Cause I decline all Reg rides they don't make money now. They won't be making squat from Aug 21st on...


----------



## Kodyhead (May 26, 2015)

Started exit plan as a xl/lux/suv driver already, its actually good news as I was ready to buy another car to replace the one I am in but lyft wants a 2017 car or newer. With these rate cuts they saved me another 2 years if wasting time doing this. I'll be done next summer after the season slows down

Lyft is much worse than uber


----------



## UberFalsified (Sep 25, 2018)

When Uber began stealing the surge, I was surprised premium drivers never complained about the inequity of flat surge rate for x vs premium. Then Lyft followed. 

A 2x trip pays the same surge amount for an economic ride as it does for a premium; big win for uber n lyft. 

Then Lyft lowers per mile rate and increases time rate. Well, this is good for day time drivers or driving during heavy traffic periods. But, I purposefully drive at night to avoid traffic. So, that was a huge theft. 

Now, I pose the question about airport runs...doesn't this equate to a drastic pay cut for all airport pickups originating from the lot? In chicago, it's about 8 minutes and 3.8 miles from lot to pick up. It's pretty black and white what happens to margins when the drive time for pick ups is static. But, they don't care.


----------



## Judas Iscariot (Aug 17, 2015)

UberFalsified said:


> Then Lyft lowers per mile rate and increases time rate.


This is an interesting point. In the rate changes being enacted in Minneapolis-St. Paul market on Aug 21, they didn't increased the "time rate." They gave a small boost to the pickup rate and lowered the per mile rate. No change to per minute.


----------



## WAHN (May 6, 2019)

Judas Iscariot said:


> This is an interesting point. In the rate changes being enacted in Minneapolis-St. Paul market on Aug 21, they didn't increased the "time rate." They gave a small boost to the pickup rate and lowered the per mile rate.
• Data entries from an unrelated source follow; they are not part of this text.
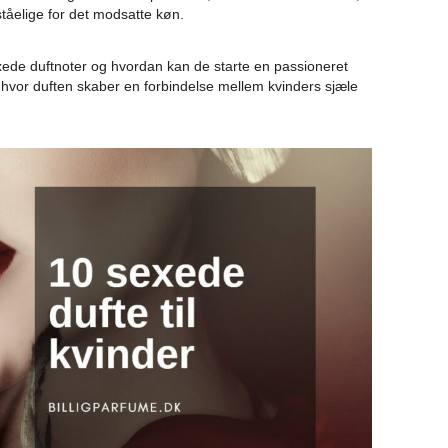
ståelige for det modsatte køn.
exede duftnoter og hvordan kan de starte en passioneret
, hvor duften skaber en forbindelse mellem kvinders sjæle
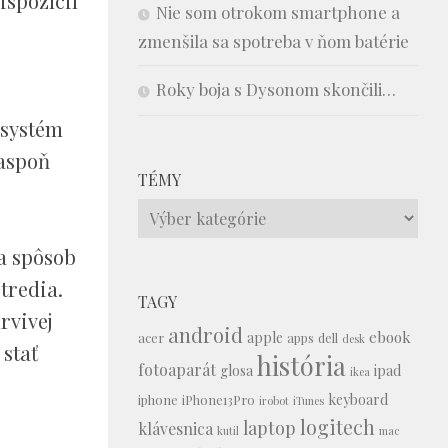
ispozícií
Nie som otrokom smartphone a
zmenšila sa spotreba v ňom batérie
Roky boja s Dysonom skončili…
 systém
 aspoň
TÉMY
Témy
na spôsob
tredia.
TAGY
rvivej
android
ebook
apple
acer
apps
dell
desk
 stať
história
fotoaparát
glosa
ipad
ikea
keyboard
iphone
iPhone13Pro
irobot
iTunes
logitech
laptop
klávesnica
kutil
mac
No change to per minute.


Your current rate card shows this:










What are they changing to?

I was curious what they would do with the per minute rate in markets that seem to have "decent" per minute rates.

In low per minute markets, they seem to be bumping up the minute rate and reducing the pickup/base rate.


----------



## Judas Iscariot (Aug 17, 2015)

WAHN said:


> You're current rate card shows this:
> 
> What are they changing to?
> 
> ...


BTW, "your" not "you're".

Here are the changes. Increased base/pickup. Lowered pe rmile. Increased Minimum ($0.005).


----------



## WAHN (May 6, 2019)

Judas Iscariot said:


> BTW, "your" not "you're".


Shit. Usually fix those before submitting. :biggrin: I normally check my posts for its, it's, your, you're, there, their, and they're.
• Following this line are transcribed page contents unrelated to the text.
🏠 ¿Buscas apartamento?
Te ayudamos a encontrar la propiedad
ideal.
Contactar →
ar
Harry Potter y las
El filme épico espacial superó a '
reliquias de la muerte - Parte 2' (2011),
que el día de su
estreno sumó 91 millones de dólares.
Goddam grammar/spelling nazis.  :roflmao:

Thanks for the info.

If these rate changes survive and spread, I guess that's similar to what we can expect here.

Current card:


----------



## JaredJ (Aug 7, 2015)

It's about pushing drivers into their Lyft Express vehicle rental program and increasing margins by charging passengers the same amount for a fare but paying drivers less. New driver referrals are contingent on referrals renting through Lyft Express.


----------



## TwoFiddyMile (Mar 13, 2015)

JaredJ said:


> It's about pushing drivers into their Lyft Express vehicle rental program and increasing margins by charging passengers the same amount for a fare but paying drivers less. New driver referrals are contingent on referrals renting through Lyft Express.
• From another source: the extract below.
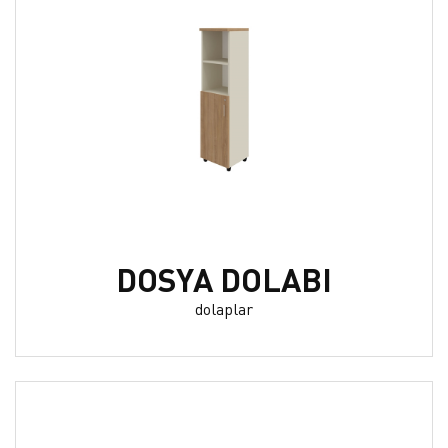
DOSYA DOLABI
dolaplar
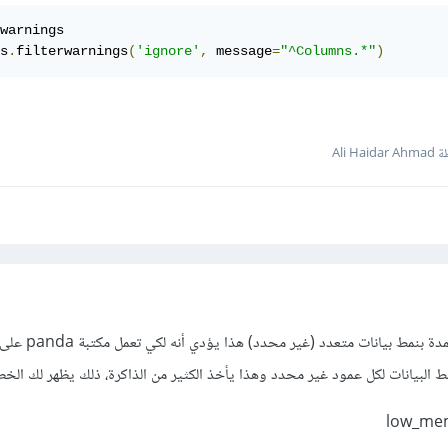
warnings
This exactly. It's a Skinner Box push to have jalopy drivers like me stop servicing pax and have nothing but slaves pushing Lyft Express leases. Total slavery, total company store system.


----------



## Stevie The magic Unicorn (Apr 3, 2018)

TwoFiddyMile said:


> This exactly. It's a Skinner Box push to have jalopy drivers like me stop servicing pax and have nothing but slaves pushing Lyft Express leases. Total slavery, total company store system.


Nothing wrong with "company story" if the money is good.

I'd rather pay $76 a night renting a taxi than $200 a week renting a lyft car.

$2.40 is a lot better per paid mile than $.35 (the current lyft express rate in orlando)


----------



## TwoFiddyMile (Mar 13, 2015)

Stevie The magic Unicorn said:


> Nothing wrong with "company story" if the money is good.
> 
> I'd rather pay $76 a night renting a taxi than $200 a week renting a lyft car.
> 
> $2.40 is a lot better per paid mile than $.35 (the current lyft express rate in orlando)


Thank your lucky stars that Mears still has very robust business.


----------



## SurgeMasterMN (Sep 10, 2016)

Stevie The magic Unicorn said:


> Nothing wrong with "company story" if the money is good.
> 
> I'd rather pay $76 a night renting a taxi than $200 a week renting a lyft car.
> 
> $2.40 is a lot better per paid mile than $.35 (the current lyft express rate in orlando)


I like it ?


----------



## SurgeMasterMN (Sep 10, 2016)

Ignatz said:


> Your nonsense doesn't seem to be having the desired effect


What a bunch of SMUG GEEKS.....


----------



## Lessthanminimum (Nov 5, 2017)

kingcorey321 said:


> please tell me your no longer driving for lyft .
> at those rates your not making a profit . one dead head trip back home there goes all your profit .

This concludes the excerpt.